-- ASSIGNMENT --
Please output the data below exactly as given, starting at its first line and stopping after the line that contains "AUD (1156, 18)".

### RECORDS SUPPLIED ###

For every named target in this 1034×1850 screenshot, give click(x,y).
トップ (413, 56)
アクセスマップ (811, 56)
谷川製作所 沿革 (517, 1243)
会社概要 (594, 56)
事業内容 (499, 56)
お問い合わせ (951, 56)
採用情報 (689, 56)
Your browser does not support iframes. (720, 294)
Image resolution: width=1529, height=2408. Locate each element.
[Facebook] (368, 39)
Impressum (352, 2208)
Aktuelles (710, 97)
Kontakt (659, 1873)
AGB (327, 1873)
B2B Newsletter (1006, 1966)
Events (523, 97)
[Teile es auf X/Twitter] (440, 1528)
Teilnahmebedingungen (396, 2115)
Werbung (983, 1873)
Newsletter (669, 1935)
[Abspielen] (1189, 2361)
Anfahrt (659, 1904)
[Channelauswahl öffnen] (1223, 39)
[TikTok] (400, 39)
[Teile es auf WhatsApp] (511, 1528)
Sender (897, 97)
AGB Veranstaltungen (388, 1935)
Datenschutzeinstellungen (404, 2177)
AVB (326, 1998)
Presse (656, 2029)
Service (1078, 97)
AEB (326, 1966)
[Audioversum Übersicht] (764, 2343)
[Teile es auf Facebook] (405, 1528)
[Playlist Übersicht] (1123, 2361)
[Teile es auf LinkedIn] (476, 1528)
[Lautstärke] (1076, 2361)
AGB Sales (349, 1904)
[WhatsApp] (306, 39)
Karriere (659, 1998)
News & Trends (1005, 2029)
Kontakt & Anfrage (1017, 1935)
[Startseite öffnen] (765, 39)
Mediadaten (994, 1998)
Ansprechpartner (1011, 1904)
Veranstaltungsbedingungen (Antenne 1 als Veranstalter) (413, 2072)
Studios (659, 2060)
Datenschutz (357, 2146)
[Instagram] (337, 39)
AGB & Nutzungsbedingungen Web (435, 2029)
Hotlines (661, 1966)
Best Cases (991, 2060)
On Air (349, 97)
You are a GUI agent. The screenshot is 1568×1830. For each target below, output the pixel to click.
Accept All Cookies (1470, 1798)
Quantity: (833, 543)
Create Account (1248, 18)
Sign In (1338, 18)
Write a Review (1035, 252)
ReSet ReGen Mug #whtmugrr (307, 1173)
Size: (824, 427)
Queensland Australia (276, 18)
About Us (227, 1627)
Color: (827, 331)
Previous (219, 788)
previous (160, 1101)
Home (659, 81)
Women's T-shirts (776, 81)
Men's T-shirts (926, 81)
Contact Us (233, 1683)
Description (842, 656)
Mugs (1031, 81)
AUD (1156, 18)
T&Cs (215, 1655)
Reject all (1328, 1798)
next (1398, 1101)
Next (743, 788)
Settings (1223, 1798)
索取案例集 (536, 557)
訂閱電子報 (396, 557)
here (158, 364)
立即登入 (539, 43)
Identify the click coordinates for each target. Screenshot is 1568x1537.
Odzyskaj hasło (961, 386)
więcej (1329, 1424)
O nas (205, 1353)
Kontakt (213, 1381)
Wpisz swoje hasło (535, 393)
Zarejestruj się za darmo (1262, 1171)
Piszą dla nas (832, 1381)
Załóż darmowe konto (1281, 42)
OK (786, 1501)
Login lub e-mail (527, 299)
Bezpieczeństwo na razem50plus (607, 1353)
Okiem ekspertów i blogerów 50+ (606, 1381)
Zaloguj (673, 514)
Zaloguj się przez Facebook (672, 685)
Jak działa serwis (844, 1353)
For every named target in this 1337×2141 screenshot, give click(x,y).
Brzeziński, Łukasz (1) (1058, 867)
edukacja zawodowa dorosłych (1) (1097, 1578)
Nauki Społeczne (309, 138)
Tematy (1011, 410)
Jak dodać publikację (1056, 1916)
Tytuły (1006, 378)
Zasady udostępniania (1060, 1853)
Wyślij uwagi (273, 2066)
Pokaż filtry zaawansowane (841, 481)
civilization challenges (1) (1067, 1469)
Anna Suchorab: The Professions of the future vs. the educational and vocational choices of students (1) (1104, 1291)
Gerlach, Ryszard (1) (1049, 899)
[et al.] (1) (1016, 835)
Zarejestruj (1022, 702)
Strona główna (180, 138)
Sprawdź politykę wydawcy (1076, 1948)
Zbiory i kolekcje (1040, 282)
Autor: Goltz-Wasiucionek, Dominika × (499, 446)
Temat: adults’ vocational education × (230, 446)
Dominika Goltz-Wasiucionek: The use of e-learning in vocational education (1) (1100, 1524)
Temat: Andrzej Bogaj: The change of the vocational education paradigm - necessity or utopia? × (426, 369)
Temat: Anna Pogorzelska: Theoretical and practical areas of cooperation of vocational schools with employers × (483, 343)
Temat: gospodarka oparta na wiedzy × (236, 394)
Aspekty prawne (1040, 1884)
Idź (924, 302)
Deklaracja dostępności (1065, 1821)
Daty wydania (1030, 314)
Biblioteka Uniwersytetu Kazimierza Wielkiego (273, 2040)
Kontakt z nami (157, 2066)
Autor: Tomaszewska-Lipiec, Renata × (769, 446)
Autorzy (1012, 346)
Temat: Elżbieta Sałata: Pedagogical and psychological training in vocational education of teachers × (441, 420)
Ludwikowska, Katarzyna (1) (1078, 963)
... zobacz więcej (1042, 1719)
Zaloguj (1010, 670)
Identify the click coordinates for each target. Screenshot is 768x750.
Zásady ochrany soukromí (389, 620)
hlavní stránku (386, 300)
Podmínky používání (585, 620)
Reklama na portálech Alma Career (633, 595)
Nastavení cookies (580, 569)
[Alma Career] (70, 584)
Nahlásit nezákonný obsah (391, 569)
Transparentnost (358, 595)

###

-- OUTPUT OF THE EXERCISE --
For every named target in this 1034×1850 screenshot, give click(x,y).
トップ (413, 56)
アクセスマップ (811, 56)
谷川製作所 沿革 (517, 1243)
会社概要 (594, 56)
事業内容 (499, 56)
お問い合わせ (951, 56)
採用情報 (689, 56)
Your browser does not support iframes. (720, 294)
Image resolution: width=1529, height=2408. Locate each element.
[Facebook] (368, 39)
Impressum (352, 2208)
Aktuelles (710, 97)
Kontakt (659, 1873)
AGB (327, 1873)
B2B Newsletter (1006, 1966)
Events (523, 97)
[Teile es auf X/Twitter] (440, 1528)
Teilnahmebedingungen (396, 2115)
Werbung (983, 1873)
Newsletter (669, 1935)
[Abspielen] (1189, 2361)
Anfahrt (659, 1904)
[Channelauswahl öffnen] (1223, 39)
[TikTok] (400, 39)
[Teile es auf WhatsApp] (511, 1528)
Sender (897, 97)
AGB Veranstaltungen (388, 1935)
Datenschutzeinstellungen (404, 2177)
AVB (326, 1998)
Presse (656, 2029)
Service (1078, 97)
AEB (326, 1966)
[Audioversum Übersicht] (764, 2343)
[Teile es auf Facebook] (405, 1528)
[Playlist Übersicht] (1123, 2361)
[Teile es auf LinkedIn] (476, 1528)
[Lautstärke] (1076, 2361)
AGB Sales (349, 1904)
[WhatsApp] (306, 39)
Karriere (659, 1998)
News & Trends (1005, 2029)
Kontakt & Anfrage (1017, 1935)
[Startseite öffnen] (765, 39)
Mediadaten (994, 1998)
Ansprechpartner (1011, 1904)
Veranstaltungsbedingungen (Antenne 1 als Veranstalter) (413, 2072)
Studios (659, 2060)
Datenschutz (357, 2146)
[Instagram] (337, 39)
AGB & Nutzungsbedingungen Web (435, 2029)
Hotlines (661, 1966)
Best Cases (991, 2060)
On Air (349, 97)
You are a GUI agent. The screenshot is 1568×1830. For each target below, output the pixel to click.
Accept All Cookies (1470, 1798)
Quantity: (833, 543)
Create Account (1248, 18)
Sign In (1338, 18)
Write a Review (1035, 252)
ReSet ReGen Mug #whtmugrr (307, 1173)
Size: (824, 427)
Queensland Australia (276, 18)
About Us (227, 1627)
Color: (827, 331)
Previous (219, 788)
previous (160, 1101)
Home (659, 81)
Women's T-shirts (776, 81)
Men's T-shirts (926, 81)
Contact Us (233, 1683)
Description (842, 656)
Mugs (1031, 81)
AUD (1156, 18)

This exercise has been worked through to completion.